(Dataset entries)
::::
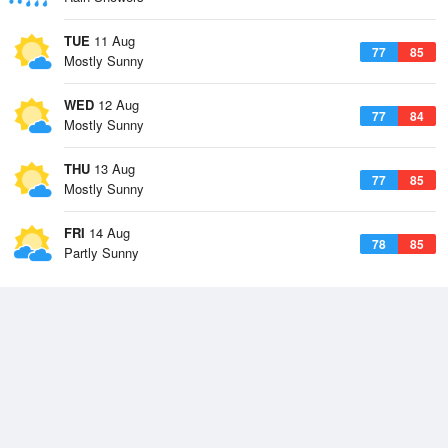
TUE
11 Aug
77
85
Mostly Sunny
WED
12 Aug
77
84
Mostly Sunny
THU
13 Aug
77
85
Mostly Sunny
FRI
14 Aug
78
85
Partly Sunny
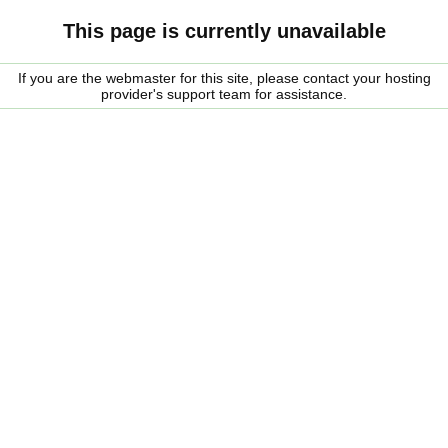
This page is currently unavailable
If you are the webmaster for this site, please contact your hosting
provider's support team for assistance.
::::
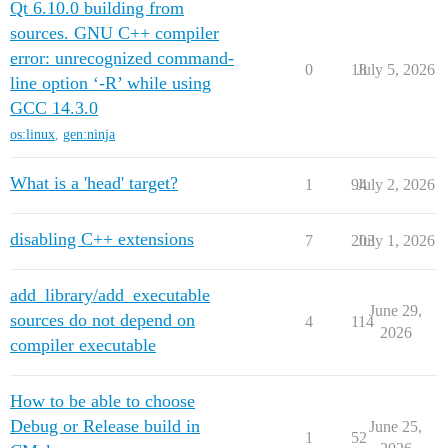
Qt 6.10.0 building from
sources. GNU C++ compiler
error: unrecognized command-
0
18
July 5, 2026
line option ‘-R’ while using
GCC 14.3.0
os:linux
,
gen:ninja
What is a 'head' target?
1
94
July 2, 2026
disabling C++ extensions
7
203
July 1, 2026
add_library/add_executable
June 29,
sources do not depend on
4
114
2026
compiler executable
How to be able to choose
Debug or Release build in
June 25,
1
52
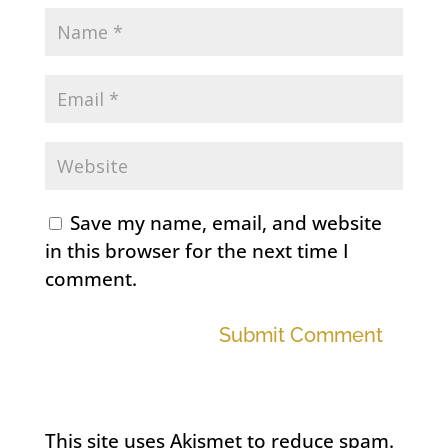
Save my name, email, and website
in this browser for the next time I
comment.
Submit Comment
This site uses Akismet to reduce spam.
::::
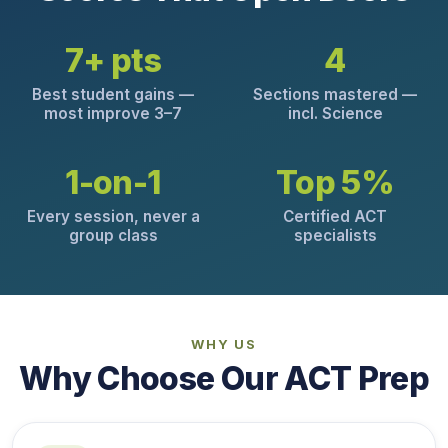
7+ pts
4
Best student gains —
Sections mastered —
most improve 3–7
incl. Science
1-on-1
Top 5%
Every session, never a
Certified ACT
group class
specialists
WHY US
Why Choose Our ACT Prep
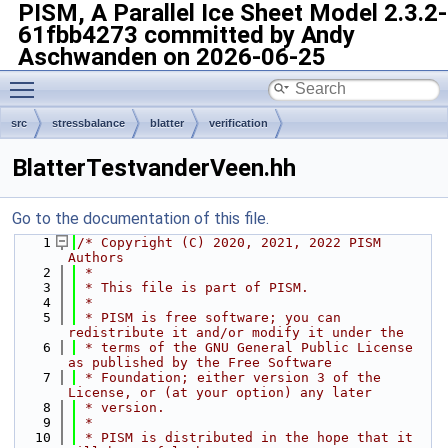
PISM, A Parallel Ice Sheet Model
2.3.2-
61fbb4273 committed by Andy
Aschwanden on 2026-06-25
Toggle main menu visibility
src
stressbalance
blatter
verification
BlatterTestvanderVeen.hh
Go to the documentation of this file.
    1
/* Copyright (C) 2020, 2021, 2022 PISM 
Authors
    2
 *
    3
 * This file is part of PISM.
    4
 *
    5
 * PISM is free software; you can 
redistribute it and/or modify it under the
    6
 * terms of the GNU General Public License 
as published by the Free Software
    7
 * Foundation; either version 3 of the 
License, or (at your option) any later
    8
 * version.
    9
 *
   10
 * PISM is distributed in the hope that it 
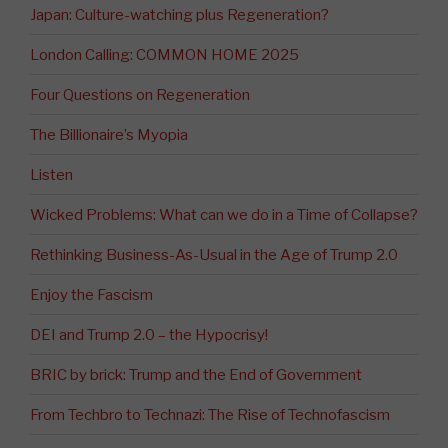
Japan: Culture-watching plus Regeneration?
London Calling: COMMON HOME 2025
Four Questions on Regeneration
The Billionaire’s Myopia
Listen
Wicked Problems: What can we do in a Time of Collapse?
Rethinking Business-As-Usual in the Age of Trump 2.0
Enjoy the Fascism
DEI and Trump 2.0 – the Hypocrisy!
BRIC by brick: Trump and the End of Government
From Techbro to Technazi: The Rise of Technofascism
::::
→ WHAT TO PRODUCE: Above are the records; print exactly the lines from the line with "This page is currently unavailable" to the line with "provider's support team for assistance.", including both, and nothing else.

→ FINISHED TASK:
This page is currently unavailable
If you are the webmaster for this site, please contact your hosting
provider's support team for assistance.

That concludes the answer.